The current safety trials are taking place in the United States and United Kingdom. When they're completed, the studies will expand to include several hundred patients at a number of medical institutions.
"Assuming everything works out, this vaccine not only will treat Alzheimer's Disease, but will also prevent Alzheimer's. It will completely change the face of Alzheimer's therapeutics now and forever if it works," said Dr. Ivan Lieberburg, executive vice president and chief science and medical officer for the Elan Corporation.
One year ago Elan researchers reported remarkable results of the vaccine in mice. Mice immunized at a young age were protected from Alzheimer's. In animals who already had the disease, the disease was halted and in some cases reversed.
"The amount of reduction of brain pathology was truly remarkable. It was as much as 99 percent reduced in animals that were treated with this vaccine," said Schenk.

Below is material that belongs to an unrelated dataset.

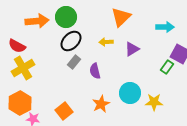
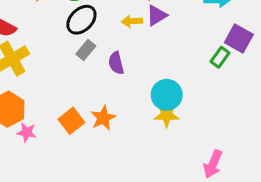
purple triangle: (132, 49) -> (157, 15), moved
yellow star: (154, 102) -> (167, 115), moved
orange star: (101, 104) -> (103, 118), moved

Two other research teams have verified Elan's promising results in mice at the meeting. They've taken the work a step further, showing the vaccine produced improvements in behavior.
In addition, researchers and Brigham and Women's Hospital report encouraging results with a similar, nasal vaccine. "There is a 50-60 percent decrease in the amount of amyloid plaques and indeed the amount of a-beta proteins in the brains of mice who have gotten chronic nasal treatment," their report said.
Although it will take time to see if humans have the same results, other researchers say the safety trial results are encouraging.
"I think the vaccine immunization hypothesis is very exciting," said Dr. Ronald Peterson of the Mayo Clinic. "There is a lot of work that needs to be done with regards to its safety, its effectiveness, whether it will work in humans as it has in mice. But nevertheless, the major hypothesis is still very interesting for the possibility of prevention of the disease."
The vaccines are designed to attack the characteristic brain plaques of Alzheimer's. There is still some debate over whether the amyloid plaques are the cause of Alzheimer's dementia. The final outcome of the vaccine studies in humans should either prove or disprove the amyloid plaque theory as the cause of the disease.